Mastery Learning Year 1 | Journey Phase 3 [Learning Model] | Focus: Innovation & Design |
Amala’s learners in Amman, come from a wide range of backgrounds but all share the experience of being displaced. Running programs with partners across four continents, Amala serves refugee students who may not have any other access to a high school education. As a “sending school” – officially using Mastery Transcript as its sole one – their Amman campus will be the first to have a graduating cohort. They have recently launched an Amala High School Diploma campus in Kenya as well! With the Mastery Transcript they capture evidence that is unique to learners’ experiences as survivors; life lessons that did not happen in traditional classrooms.
Amala leadership’s dedication to mastery learning is impressive. Even with a seven-hour time difference, school leadership stays in close communication: taking advantage of all MTC resources, and strengthening our shared community’s learning. Amala’s team has been pressing steadily forward in journeying to mastery while stretching themselves to do justice to their learners’ monumental strides.
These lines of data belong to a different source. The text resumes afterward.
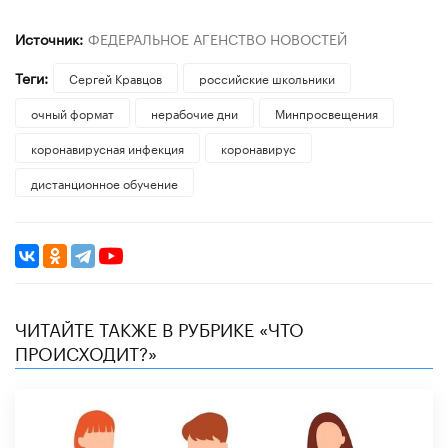
Источник:
ФЕДЕРАЛЬНОЕ АГЕНСТВО НОВОСТЕЙ
Теги:
Сергей Кравцов
российские школьники
очный формат
нерабочие дни
Минпросвещения
коронавирусная инфекция
коронавирус
дистанционное обучение
ЧИТАЙТЕ ТАКЖЕ В РУБРИКЕ «ЧТО
ПРОИСХОДИТ?»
Thriving through conflict that would sideline most, these students deserve the world. Only one third of refugees complete secondary school and less than three percent access higher education. Amala’s partnership with MTC helps learners share their skills from lived experiences and knowledge while cementing concrete paths to future learning and success. The “power of education to transform the lives of refugees” is boundless, and the high school transcript should be as well.
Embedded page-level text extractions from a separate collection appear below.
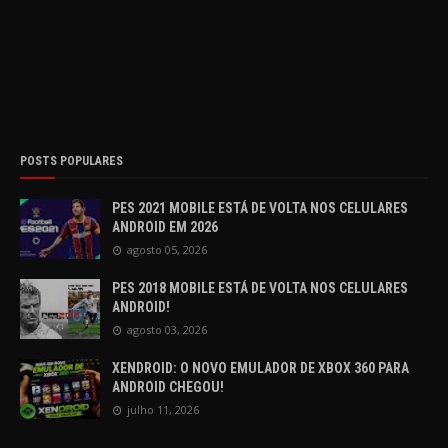
POSTS POPULARES
PES 2021 MOBILE ESTÁ DE VOLTA NOS CELULARES
ANDROID EM 2026
agosto 05, 2026
PES 2018 MOBILE ESTÁ DE VOLTA NOS CELULARES
ANDROID!
agosto 03, 2026
XENDROID: O NOVO EMULADOR DE XBOX 360 PARA
ANDROID CHEGOU!
julho 11, 2026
Mastery Learning Year 1 | Journey Phase 5 [Sustainability] | Focus: Safety & Breakthrough |
“At times, top down systems can be really prohibitive to the long term development of students and their ability to think freely, follow their instincts, and be the narrator of their own learning process.”
Art Smith, a dedicated teacher at Liberty Public Schools not only dropped the above jewel, but also shared that learners’ perspectives on their rigorous, field trip-packed curricula shifted during the pandemic. They went from “I have to go to school” to “I get to go to school”. Experiential learning is so embedded in Liberty Academy’s DNA that individual student schedules are customized to include weekly community service outings.
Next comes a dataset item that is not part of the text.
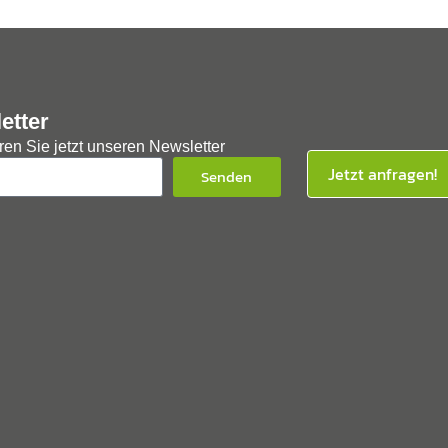
etter
en Sie jetzt unseren Newsletter
Jetzt anfragen!
Senden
Liberty is “moving the needle on the concept of using exploratory environments to master process over content” so much so that their surrounding community is more bought into mastery learning within Missouri’s public school system. Already deeply rooted in this type of full-bodied schooling, Liberty Academy’s journey with us is one of realization. Joining MTC has jumpstarted Liberty’s distillation of the longstanding theories and experiences that have grounded their approach, into a structured student record that unabashedly communicates “who they are and what they are about”.
“MTC galvanized us to call out what really matters,” with learners’ project menu already categorized by five action verbs: explore, engage, connect, heal and grow. We are thrilled to help Liberty Public Schools till such rich soil for its students to bloom, and so proud of this juggernaut’s crystallization of a Graduate Profile reflective of their boundary-pushing work.
Mastery Learning Year 5 | Journey Phase 5 [Sustainability] | Focus: Agency & Exploration |
Like Liberty’s five-point framework, our five areas of mastery learning are ultimately designed for Mastery Transcript Consortium to continue exploring, engaging, connecting, healing, and especially growing together. This is just a peek into our community, and our spotlight series is a small token of gratitude for being included on these journeys.